Há mais de cem variedades de avelã (industrial/mesa), de baixo custo, adapta-se bem ao nosso clima, escolher a polinizadora e de acordo com a orientação do vento. A instalação do avelanal deve ocorrer no outono, plantar em caule único, conduzido em vazo elevado e integrado em linhas de norte para sul e com entrelinhas recetivas à mecanização; poda bi ou trisanual. Por volta dos quatro anos, começa dar fruto e aos quinze anos, em média, dá duas a três toneladas de avelã por hectare.

Haverá mais duas sessões temáticas: nogueira no dia 10 e amendoeira no dia 17 de abril. As sessões de esclarecimento decorrem à mesma hora (21h00) e local (auditório do Palacete Silva).

Prevenir os maus-tratos na infância

À questão do pároco António Paulo «já ouviram falar do laço azul?», os alunos responderam «sim, é para não maltratar as crianças!».

A CPCJ de Vila Pouca de Aguiar está a participar na prevenção dos maus-tratos na infância, campanha de sensibilização que decorre durante o mês de abril.

O presidente da Câmara Municipal, Alberto Machado e o pároco que preside à Comissão de Proteção de Crianças e Jovens começaram por colocar tampas num laço aplicado à entrada da escola sede do Agrupamento de Escolas, tendo sido recebidos pelo diretor José Teixeira que também participou nesta iniciativa solidária.

Na visita às turmas em Vila Pouca de Aguiar e Pedras Salgadas, a 1 de abril, participaram também a vice-presidente do Município, Ana Rita Dias, docentes do agrupamento e elementos da CPCJ. Começaram a ser distribuídos laços azuis e marcadores de livro com a história do laço, a ser construído um mural com tampas, e peças de puzzle cujo resultado será conhecido a 30 de abril, na praça Luís de Camões, onde haverá uma concentração de alunos.

Ver os seus dois netos com nódoas levou Bonnie a denunciar os maus-tratos colocando uma fita azul na antena do carro.
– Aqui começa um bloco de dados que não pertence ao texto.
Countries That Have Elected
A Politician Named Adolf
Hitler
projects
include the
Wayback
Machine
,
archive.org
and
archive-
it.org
A história desta avó despertou consciências em Virgínia, E.U.A., e em todo o mundo, na luta pela proteção das crianças.

Polvos e bonecas para ajudar bebés prematuros e crianças com doenças oncológicas

Maria Augusta Ferreira nasceu em 1943; os seus pais vieram para Pedras Salgadas por motivos profissionais, o pai como pedreiro, a mãe como lavadeira.
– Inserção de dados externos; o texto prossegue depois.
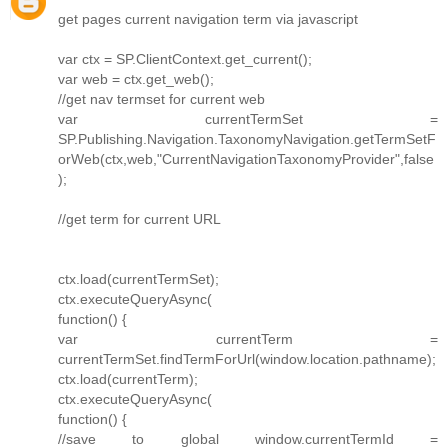
get pages current navigation term via javascript
var ctx = SP.ClientContext.get_current();
var web = ctx.get_web();
//get nav termset for current web
var currentTermSet =
SP.Publishing.Navigation.TaxonomyNavigation.getTermSetF
orWeb(ctx,web,"CurrentNavigationTaxonomyProvider",false
);
//get term for current URL
ctx.load(currentTermSet);
ctx.executeQueryAsync(
function() {
var currentTerm =
currentTermSet.findTermForUrl(window.location.pathname);
ctx.load(currentTerm);
ctx.executeQueryAsync(
function() {
//save to global window.currentTermId =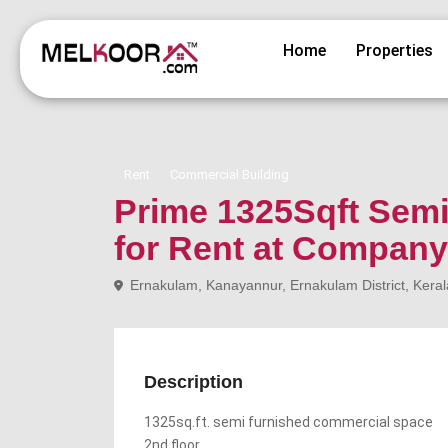
Home
Properties
Rent
Commercial Building
Prime 1325Sqft Sem
for Rent at Company
Ernakulam, Kanayannur, Ernakulam District, Keral
Description
1325sq.ft. semi furnished commercial space
2nd floor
O seu primeiro emprego: bordar a ponto de cruz para fábricas da sua terra natal. Depois de reformada, começou a fazer bonecas de trapos, depois de participar numa iniciativa do infantário dos bisnetos. Aproveitando os restos de tecido, reciclando, deu corpo a muitas figuras.

Bonecas de Trapos é uma exposição solidária patente no Museu Municipal Padre Rafael Rodrigues, de 1 a 26 de abril.
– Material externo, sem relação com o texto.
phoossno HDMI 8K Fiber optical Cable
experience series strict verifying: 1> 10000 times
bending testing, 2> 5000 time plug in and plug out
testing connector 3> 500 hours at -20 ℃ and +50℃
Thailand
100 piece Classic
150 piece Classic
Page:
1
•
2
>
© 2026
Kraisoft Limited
Exposição associada a dois projetos de cariz social: “Polvo do amor” destinado a bebés prematuros com voluntárias que fazem polvos de croché para acalmar os bebés na incubadora; “Sorrisos mágicos” destinado a crianças com doenças oncológicas com voluntárias que executam cabeleiras de algodão ou lã, muitas personalizadas.

Adquirir as bonecas, oferecer lã ou linha de algodão são algumas das opções para ajudar quem ajuda crianças.